# A nice bench-top sander for detail work



## jaxx

wow does your shop look clean

nice machine


----------



## SCOTSMAN

too clean to be a real jock LOL nice looking sander just kidding Alistair


----------



## jockmike2

I've bought a few tools from harbor freight and have only been stung once on a little lathe. That was my fault impulse buying, and it even looked like junk. But the other stuff I've gotten there I've been happy with. Including the 15.00 dollar furniture dollys that work great to make a machine in the shop mobile, the ones I got even had locks on the hard rubber wheels. I just had to make up something to anchor the machine to the dolly.


----------



## chamoruboy

I've got the exact same sander and I really love it.

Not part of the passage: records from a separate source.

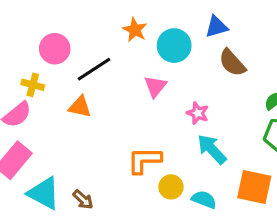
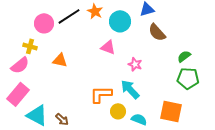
black line: (94, 69) -> (69, 16), moved
pink triangle: (155, 86) -> (108, 47), turned -49
cyan arrow: (212, 149) -> (130, 89), moved

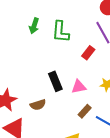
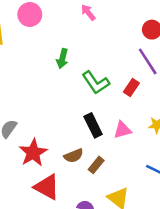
green L-shape: (61, 32) -> (96, 83), moved, turned -35
brown rectangle: (85, 111) -> (96, 165), moved

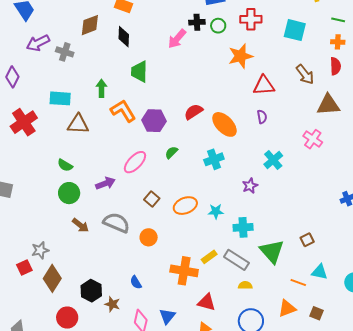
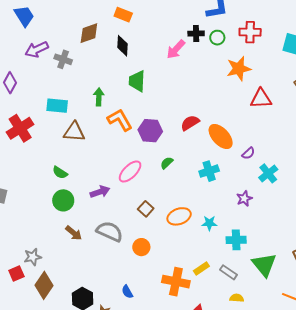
purple semicircle: (262, 117) -> (248, 153), moved, turned 56
gray rectangle: (236, 260) -> (229, 272), size x0.7

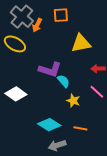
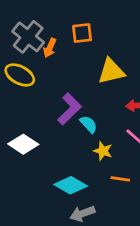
purple L-shape: (50, 70) -> (69, 109), turned -60
orange line: (80, 128) -> (120, 179), moved

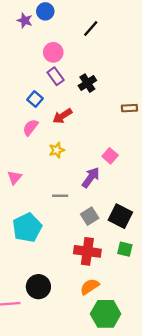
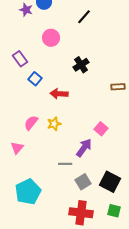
purple rectangle: (56, 76) -> (20, 59), moved
red arrow: (62, 116) -> (59, 94), turned 36
pink semicircle: (30, 127) -> (31, 123), moved
gray line: (60, 196) -> (65, 164), moved

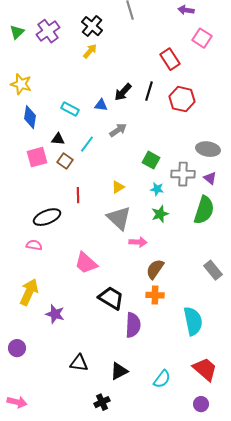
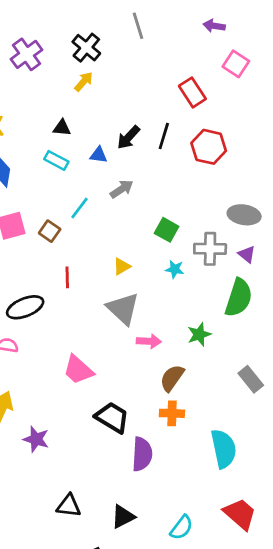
black triangle: (58, 139) -> (62, 128), moved
green star: (160, 214) -> (199, 334), moved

I was using the 120 grit belt that was on the machine when I bought it and it did a really nice job. It was very easy to finish off the rest by hand with 220.

The belt finally broke after months of extensive use and I had to replace it. luckily I had bought spare belts when I bought the machine. To my great suprise (because I was not paying attention to detail when I bought the spare belts) the spares I bought were of a much finer grit. I believe 220.

I was mad at myself because the results from the new belt were amazing. I could have saved a ton of sanding by hand if I had just paid attention to the grits on the belts.

Curse the belt makers for making them so darn durable that it took forever to break so I can discover that the replacements I bought were tenfold better.

P.S. I use a lot of dense and very hard woods and this little guy has not had any issue. I guess with the narrow belt design it doesn't require that much force.


----------